Fracking could yield significant domestic gas output, alleviating the country’s dependence on natural gas imports. The technique dramatically altered the US energy balance, taking it from a country heavily reliant on the Middle East for its energy needs, to an oil and gas powerhouse. Oil production in 2018 reached around 11 billion b/d, and natural gas production reached 16.86 Tcf in 2017, a 39% increase over the last decade, according to the US Energy Information Administration. Furthermore, the US hydrocarbon bonanza has helped reduce energy prices, saving consumers billions of dollars and spurring economic growth.
In Mexico, fracking has been used for more than half a century, and has been applied to about one in five conventional oil and gas wells, according to former energy secretary, Pedro Joaquin Coldwell. This year, there were plans to start applying the technique in unconventional basins. However, AMLO cancelled a bidding round scheduled for February 2019, which involved nine unconventional onshore blocks.
Without the use of fracking for shale gas extraction, hydrocarbon production will depend on the country’s conventional basins. According to the National Hydrocarbons Commission (CNH), more than 50% of Mexico’s gas reserves are in non-conventional resources, and the only way to extract them is by hydraulic fracturing.

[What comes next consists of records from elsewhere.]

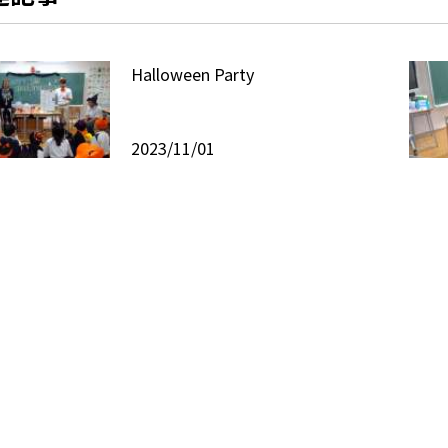
Halloween Party
2023/11/01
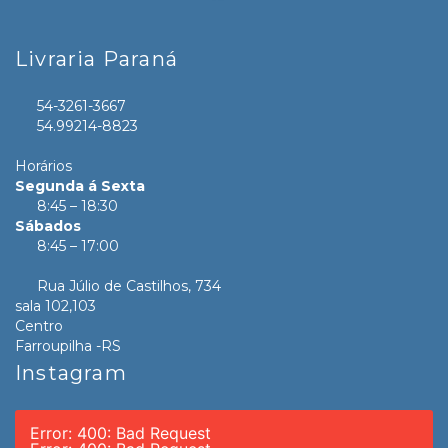
Livraria Paraná
54-3261-3667
54.99214-8823
Horários
Segunda á Sexta
8:45 – 18:30
Sábados
8:45 – 17:00
Rua Júlio de Castilhos, 734
sala 102,103
Centro
Farroupilha -RS
Instagram
Error: 400: Bad Request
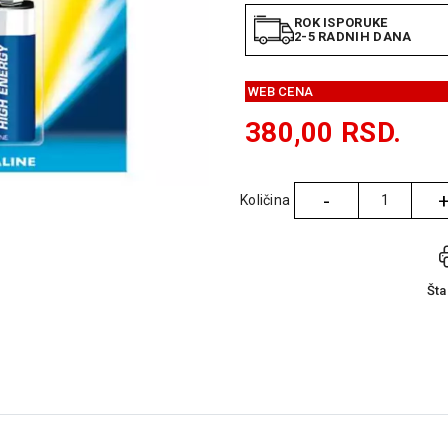
ROK ISPORUKE
2-5 RADNIH DANA
WEB CENA
380,00
RSD.
-
Količina
Količina
Št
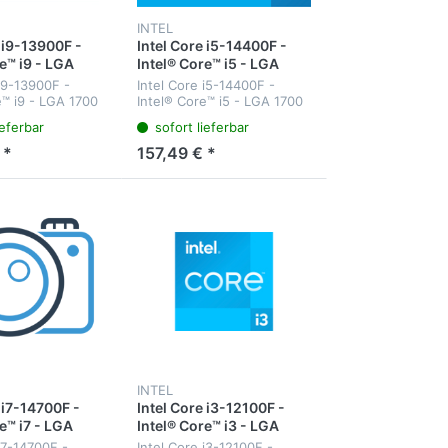
INTEL
 i9-13900F -
Intel Core i5-14400F -
e™ i9 - LGA
Intel® Core™ i5 - LGA
el - i9-13900F -
1700 - Intel - i5-14400F -
 i9-13900F -
Intel Core i5-14400F -
ntel® Core™ i9
64-Bit - Intel Core i5-
e™ i9 - LGA 1700
Intel® Core™ i5 - LGA 1700
en der 13.
14xxx
9-13900F - 64-Bit
- Intel - i5-14400F - 64-Bit
ieferbar
sofort lieferbar
re™ i9
- Intel Core i5-14xxx -
on
n der 13.
processor 14400F (20M
 *
157,49 € *
 - Prozessor (36
Cache - up to 4.70 GHz)
 bi...
FC-LGA16...
INTEL
 i7-14700F -
Intel Core i3-12100F -
e™ i7 - LGA
Intel® Core™ i3 - LGA
el - i7-14700F -
1700 - Intel - i3-12100F -
i7-14700F -
Intel Core i3-12100F -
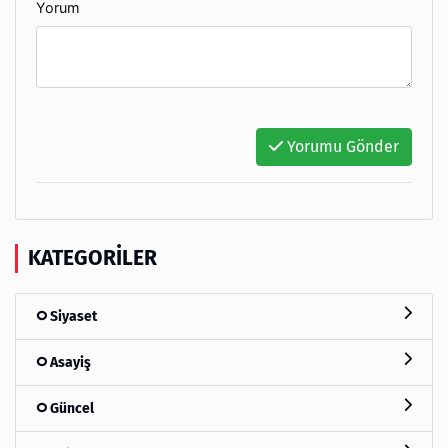
Yorum
Yorumu Gönder
KATEGORILER
Siyaset
Asayiş
Güncel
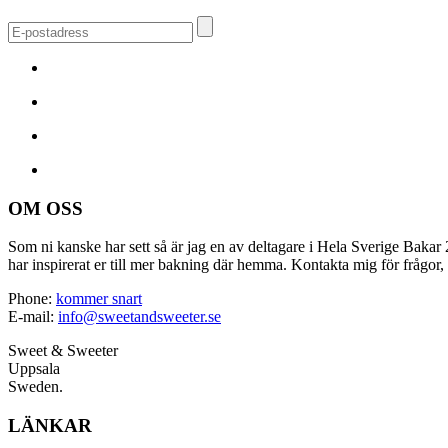
OM OSS
Som ni kanske har sett så är jag en av deltagare i Hela Sverige Bakar 2
har inspirerat er till mer bakning där hemma. Kontakta mig för frågor, 
Phone:
kommer snart
E-mail:
info@sweetandsweeter.se
Sweet & Sweeter
Uppsala
Sweden.
LÄNKAR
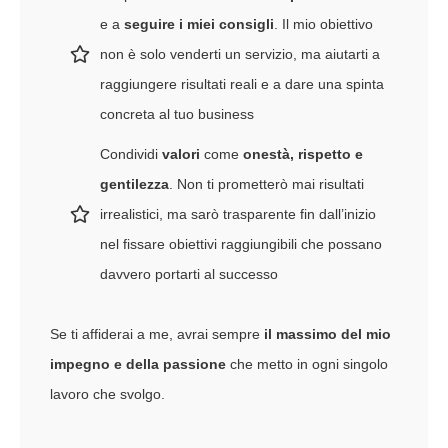
e a
seguire i miei consigli
. Il mio obiettivo
non è solo venderti un servizio, ma aiutarti a
raggiungere risultati reali e a dare una spinta
concreta al tuo business
Condividi
valori
come
onestà, rispetto e
gentilezza
. Non ti prometterò mai risultati
irrealistici, ma sarò trasparente fin dall’inizio
nel fissare obiettivi raggiungibili che possano
davvero portarti al successo
Se ti affiderai a me, avrai sempre
il massimo del mio
impegno e della passione
che metto in ogni singolo
lavoro che svolgo.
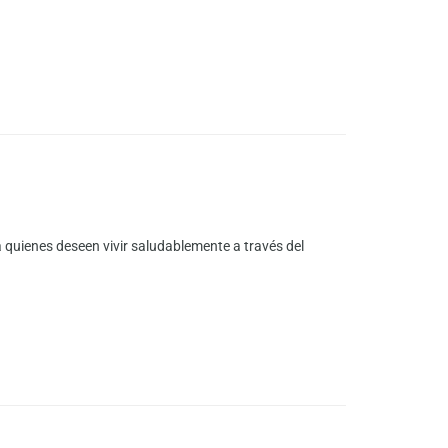
 quienes deseen vivir saludablemente a través del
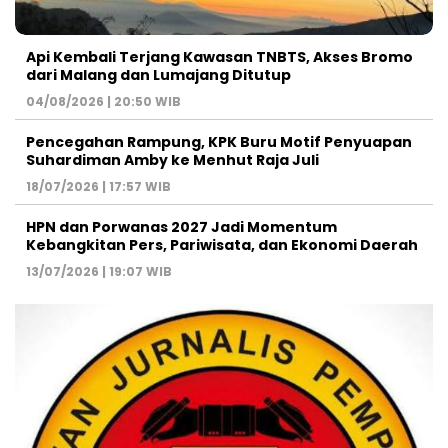
Api Kembali Terjang Kawasan TNBTS, Akses Bromo
dari Malang dan Lumajang Ditutup
04/08/2026 | 20:50 WIB
Pencegahan Rampung, KPK Buru Motif Penyuapan
Suhardiman Amby ke Menhut Raja Juli
18/07/2026 | 17:57 WIB
HPN dan Porwanas 2027 Jadi Momentum
Kebangkitan Pers, Pariwisata, dan Ekonomi Daerah
13/07/2026 | 19:07 WIB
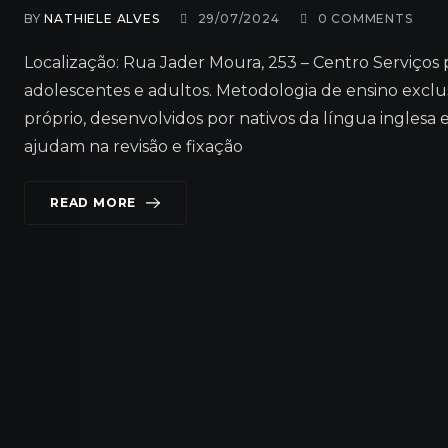
BY
NATHIELE ALVES
29/07/2024
0
COMMENTS
Localização: Rua Jader Moura, 253 – Centro Serviços p
adolescentes e adultos. Metodologia de ensino exclusi
próprio, desenvolvidos por nativos da língua inglesa 
ajudam na revisão e fixação
READ MORE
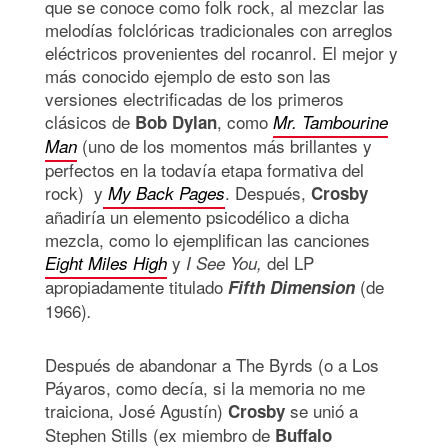
que se conoce como folk rock, al mezclar las
melodías folclóricas tradicionales con arreglos
eléctricos provenientes del rocanrol. El mejor y
más conocido ejemplo de esto son las
versiones electrificadas de los primeros
clásicos de
, como
Bob Dylan
Mr. Tambourine
(uno de los momentos más brillantes y
Man
perfectos en la todavía etapa formativa del
rock)
y
. Después,
My Back Pages
Crosby
añadiría un elemento psicodélico a dicha
mezcla, como lo ejemplifican las canciones
y
del LP
Eight Miles High
I See You,
apropiadamente titulado
(de
Fifth Dimension
1966)
.
Después de abandonar a The Byrds (o a Los
Páyaros, como decía, si la memoria no me
traiciona, José Agustín)
se unió a
Crosby
Stephen Stills (ex miembro de
Buffalo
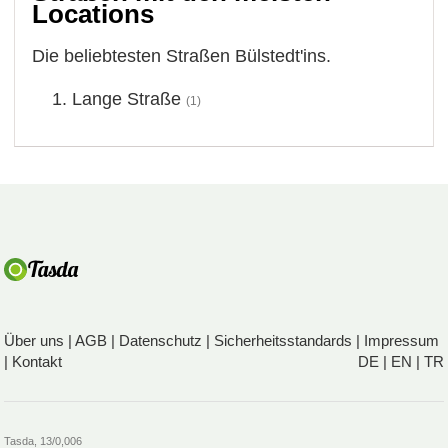
Locations
Die beliebtesten Straßen Bülstedt'ins.
Lange Straße
(1)
Über uns
|
AGB
|
Datenschutz
|
Sicherheitsstandards
|
Impressum
|
Kontakt
DE
|
EN
|
TR
Tasda, 13/0,006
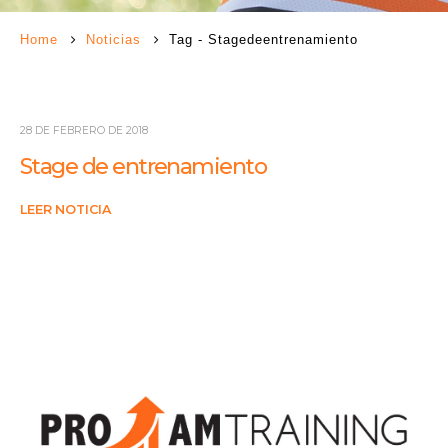
Home
Noticias
Tag -
Stagedeentrenamiento
28 DE FEBRERO DE 2018
Stage de entrenamiento
LEER NOTICIA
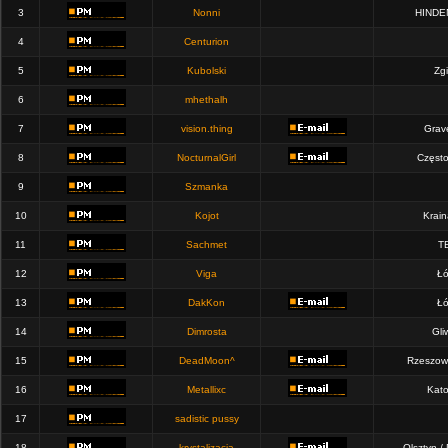
3
Nonni
HINDE
4
Centurion
5
Kubolski
Zgi
6
mhethalh
7
vision.thing
Grav
8
NocturnalGirl
Częst
9
Szmanka
10
Kojot
Krain
11
Sachmet
T
12
Viga
Łó
13
DakKon
Łó
14
Dimrosta
Gli
15
DeadMoon^
Rzeszow
16
Metallixc
Kato
17
sadistic pussy
18
krystalizacja
Olsztyn /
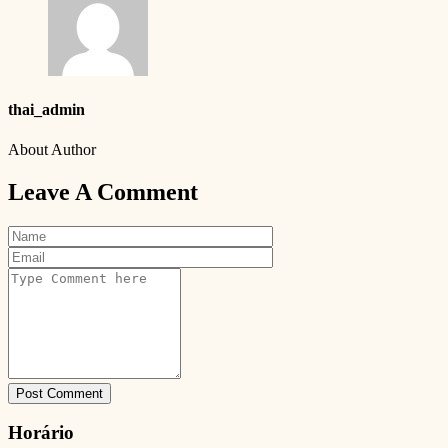
thai_admin
About Author
Leave A Comment
Post Comment
Horário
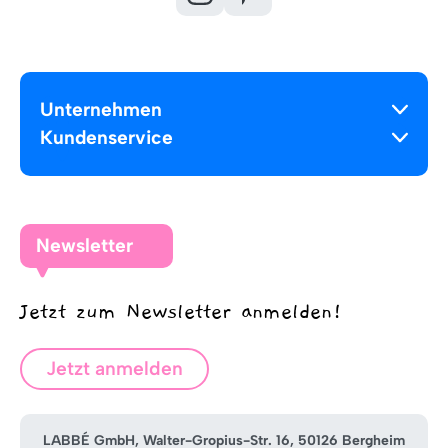
Unternehmen
Kundenservice
Newsletter
Jetzt zum Newsletter anmelden!
Jetzt anmelden
LABBÉ GmbH, Walter-Gropius-Str. 16, 50126 Bergheim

Furthermore, Mexico ranks sixth worldwide in volume of unconventional resources. It is estimated that the hydrocarbons contained in shale across all the oil provinces of the country are equivalent to 4.1 times the total historical production of oil and gas of the mega deposit Cantarell, according to Coldwell.
But despite AMLO’s blunt fracking ban, there is a twist: Pemex, the state oil and gas company, contemplates investing in fracking in its 2019 budget, devoting about Mexican Peso 3.8 billion to evaluating multiple areas with oil and shale gas. Additionally, the Energy Secretary, Rocio Nahle, mentioned in early 2019 that this government will use fracking, though she was careful to emphasize that she was not advocating a free-for-all. Strict conditions would apply, she said, including the use of the most modern and environmentally-friendly technology.
Furthermore, in February, CNH approved Pemex’s plan to test shale potential in up to eight exploratory natural gas wells in northwest Veracruz. This suggests the new administration has no clear position on fracking, and it is watching to see what happens with the exploratory wells to inform its next steps.
Politics aside, there are other obstacles to producing shale gas in Mexico. Firstly, there are the environmental concerns about water use, air and groundwater pollution and earthquakes that have drawn opposition to fracking in Mexico just as they have in other countries including the US.
There are also challenges more specific to Mexico, of land holding and mineral rights; a lack of knowledge on unconventional resource geology; a small service industry; a poor regulatory framework; lack of pipelines; and security issues.
Meanwhile, given the efficiency and abundance of US shale gas plays, and the resulting low prices, Mexico faces stiff competition in its bid to develop domestic resources. Given a green light for fracking, would Mexico be able to emulate US efficiency? To promote the production of natural gas in unconventional reservoirs, at least in early stages, the government would need to implement a comprehensive program including incentives and tax breaks, as was done in the US in the 1980s.
To frack or not to frack, is the dilemma that lingers. Either continue relying on the US to meet Mexico’s natural gas demand and let go of the country’s vast shale reserves, or start the exploitation of these deposits to attempt to reverse the significant fall of conventional deposits.
All oil and gas activities carry a risk, and what Mexico needs is to tighten regulation in all processes, not only for fracking, but also for traditional extraction, in order to reduce any possibility of damage to the environment. And before allowing or prohibiting fracking, there should be a deeper analysis and discussion that covers not only gas and oil output, but also the impact it might have on the petrochemical and electricity industry, employment, and national security.
The post Mexico’s gas dependence on US pushes politicians to consider fracking appeared first on The Barrel Blog.
Deliveries of LOOP sour crude dropped in March, one month after flows reached their highest level in half a year, a Louisiana Offshore Oil Port report showed Monday.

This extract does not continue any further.